Солнце уже наполовину ушло за лес; озеро потемнело, отливая розоватыми пятнами; во всем была какая-то стройная, уверенная мелодия… Да, не такой закат изобразила на своей картине Тамара. И дело не в том, что она изобразила не то озеро и не то время года — нет, не в том. Конечно, у нее был колорит, была палитра и другие искусные штуки, о которых со знанием дела говорили ее приятели. Но там не было мелодии, — пусть не этой вот, теперешней, пусть! — там не было никакой мелодии. Во всяком случае, Визин, вспоминая картину жены, не чувствовал мелодии и не помнил, чтобы когда-нибудь чувствовал; картина была безголосой. И ему стало жаль, что это так, и в оправдание жены он подумал, что все дело в том, что он теперь здесь, в Долгом Логу, и что с ним происходит то, что происходит, и если бы подобное происходило раньше, то он бы, возможно, и услышал мелодию в той картине…
Тоня пришла поздно ночью. Одета она была уже по-новому: темно-синее торжественное платье, как будто она собралась на высокий прием; прическа а-ля-Матье, делавшая ее старше и строже. Сейчас только несмыкающиеся губы и длинные неуверенные глаза напоминали ту, которая всего лишь позавчера утром появилась в его номере, потому что «Светлана Степановна послала узнать…»
Опять, конечно, ее никто не видел, пока она к нему пробиралась, и опять дома было сказано, что она будет ночевать у бабушки.
Визин начал собирать на стол, и она, помедлив, принялась помогать ему.

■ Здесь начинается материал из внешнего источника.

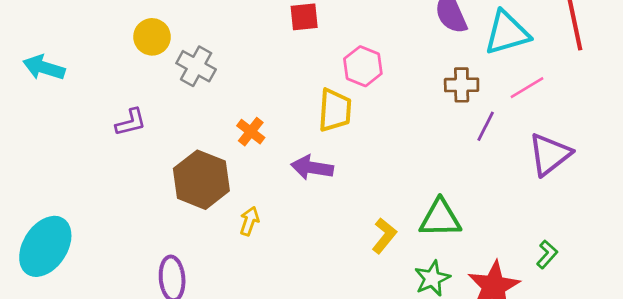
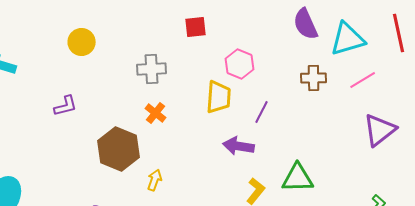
gray cross: (196, 66) -> (152, 69), moved, turned -32
purple line: (486, 126) -> (262, 112), moved
purple arrow: (312, 168) -> (239, 146), moved

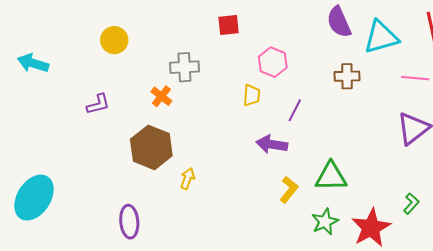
pink line: (363, 80) -> (415, 78), moved, turned 36
yellow trapezoid: (219, 97) -> (252, 95), size x0.7
orange cross: (156, 113) -> (161, 96), moved

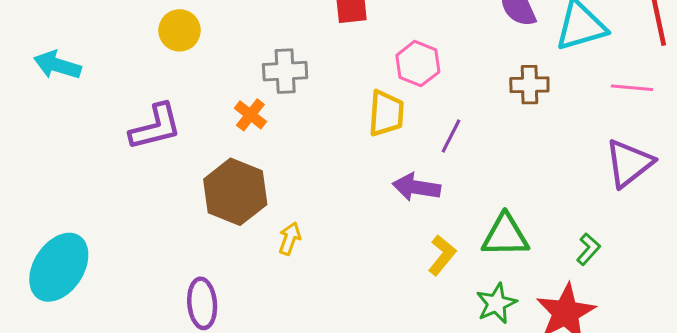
yellow trapezoid: (252, 95) -> (386, 113), size x1.4
purple L-shape: (98, 104) -> (155, 127), size x1.5
green L-shape: (411, 204) -> (588, 249), moved

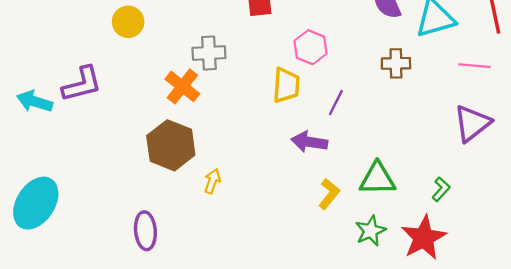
cyan arrow: (57, 65) -> (35, 101), moved
orange cross: (250, 115) -> (182, 86), size x1.4
purple L-shape: (155, 127) -> (82, 84), moved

— Завтра я уезжаю, — сказал он.
— Ага. — Она почему-то старалась не смотреть на него.
— В Рощи, — сказал он.
Опять «ага».
— Потом дальше.
Он еще что-то говорил: об обстоятельствах, которые сложились так, что мешкать ему нельзя, что невозможно сказать ничего определенного о том, сколько продлится его поездка, что задачи, стоящие перед ним, осложнились, — говорил коротко, телеграфно, репликами, следя за тем, чтобы получалось все спокойно и деловито, и она все так же односложно отвечала, либо кивала или вздыхала сдержанно.

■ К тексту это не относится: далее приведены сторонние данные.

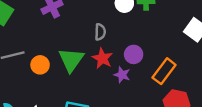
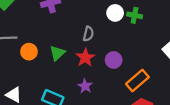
green triangle: (71, 60) -> (57, 53), size x0.7
purple star: (122, 75) -> (85, 86), moved

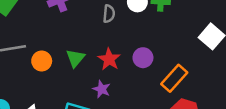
gray semicircle: (88, 34) -> (109, 14), moved
purple star: (85, 86) -> (102, 89), moved

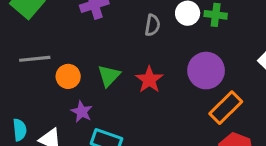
purple circle: (143, 58) -> (206, 71), moved, size x1.5
purple star: (102, 89) -> (82, 112), moved

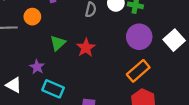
purple circle: (206, 71) -> (139, 37), moved
orange circle: (68, 76) -> (32, 17), moved

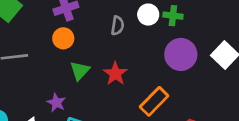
orange circle: (32, 17) -> (63, 38), moved
orange rectangle: (138, 71) -> (154, 101), moved

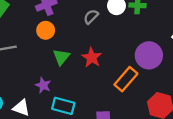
gray semicircle: (117, 26) -> (91, 17), turned -140
purple circle: (181, 54) -> (149, 55), moved

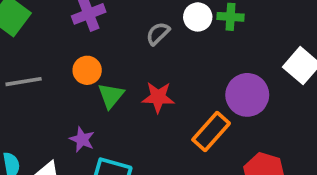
orange circle: (46, 30) -> (87, 70), moved
red star: (92, 58) -> (158, 97), turned -30

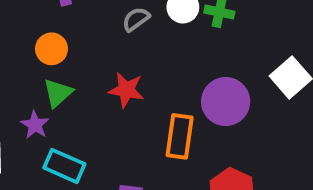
green triangle: (111, 96) -> (58, 93), moved
orange rectangle: (211, 131) -> (180, 136), turned -42

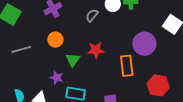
green triangle: (58, 93) -> (73, 60), moved

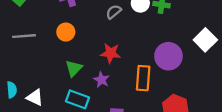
green triangle: (73, 60) -> (74, 68), moved
purple star: (57, 78) -> (101, 80), moved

Так продолжалось долго, они уже сидели за столом, и он ухаживал за ней чуть-чуть небрежно, как будто они хорошо и давно знали друг друга, и ему и ей было все исключительно ясно, детали не имели значения. И он думал, что это правильно, не должно быть никаких эксцессов, сцен, никакой, словом, театральности, потому что и в самом деле все ясно, ничего не убавить, а также не прибавить к тому, что было и есть между ними, а разметка будущего — это стало бы напускным ребяческим щебетом, в лучшем случае, а скорее всего — пошлым притворством.
— Ты кассиршу с автостанции, Полину, знаешь?
— Знаю.
— Что она за человек?
— Человек как человек.
— Замужем?
— Нет пока.
— Пока?
— Вроде, переписывается с кем-то. Ждет. Давно.
— Сколько ей лет?
— Постарше меня… — Тонин мимолетный, но выразительный взгляд сказал ему, что расспросы эти не худо бы объяснить.

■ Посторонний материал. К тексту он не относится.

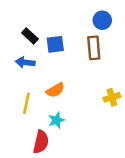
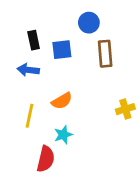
blue circle: (102, 20) -> (89, 23), moved
black rectangle: (30, 36) -> (34, 40), turned 35

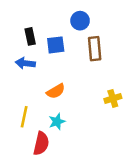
yellow line: (30, 116) -> (24, 117), moved

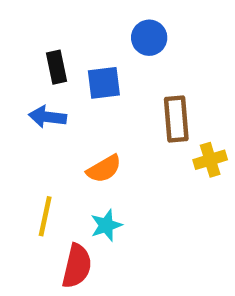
brown rectangle: (95, 49) -> (176, 119), moved
yellow cross: (113, 98) -> (210, 160), moved

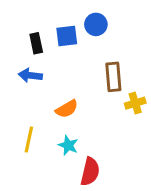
blue square: (104, 83) -> (67, 36), moved
cyan star: (106, 225) -> (68, 145), turned -30
red semicircle: (77, 266) -> (90, 172), moved

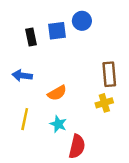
blue arrow: (30, 75) -> (22, 76), moved
brown rectangle: (113, 77) -> (109, 74), moved
yellow cross: (135, 103) -> (104, 103), moved

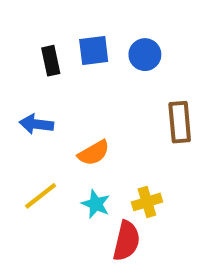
blue circle: (82, 21) -> (145, 55), moved
yellow cross: (104, 103) -> (147, 202), moved
yellow line: (25, 119) -> (41, 196), turned 40

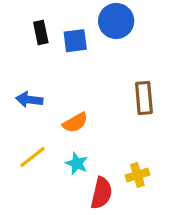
blue circle: (145, 55) -> (116, 21), moved, size x1.4
black rectangle: (51, 61) -> (41, 32), moved
yellow cross: (147, 202) -> (137, 175), moved

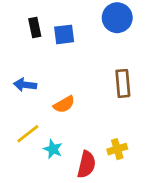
blue circle: (116, 21) -> (117, 18), moved
cyan star: (77, 164) -> (53, 149), moved

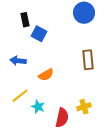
blue square: (64, 34) -> (39, 34), moved, turned 35

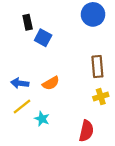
blue arrow: (18, 61) -> (20, 83), moved
yellow cross: (84, 107) -> (101, 97), moved
red semicircle: (62, 118) -> (86, 131), moved

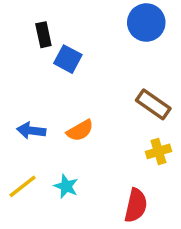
brown rectangle: (97, 67) -> (153, 104), turned -50
yellow line: (22, 107) -> (23, 186), moved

— Понимаешь, мне показалось, что я ее встречал. Там, дома у себя. Дважды.
— Мало ли одинаковых лиц, — со вздохом проговорила Тоня.
— Да, конечно…
Атмосфера их встречи стала угнетать его. Даже разговор о Полине, — хотя в глазах Тони и отразилась тень ревности, — казался уверткой, сознательным уходом от главного. Во всем была натянутость, даже в новом наряде Тони; все было похоже на молчаливый сговор двух игроков; вся эта спокойность, невозмутимость, внешняя деловитость обнаруживали позу — то есть без театральности все-таки не обходилось. Безропотность и покорность Тони, ее кивки, вздохи, взгляды, даже ревность к Полине казались ненатуральными — в них угадывался упрек ему, и он понимал его обоснованность, и это его тяготило.
— А Лестера Ивана Андреевича ты тоже знаешь?
— Его все знают.
— Он правда по паукам погоду предсказывает?
— Ага.
Он наконец, не выдержал, взял ее за руки, повернул к себе.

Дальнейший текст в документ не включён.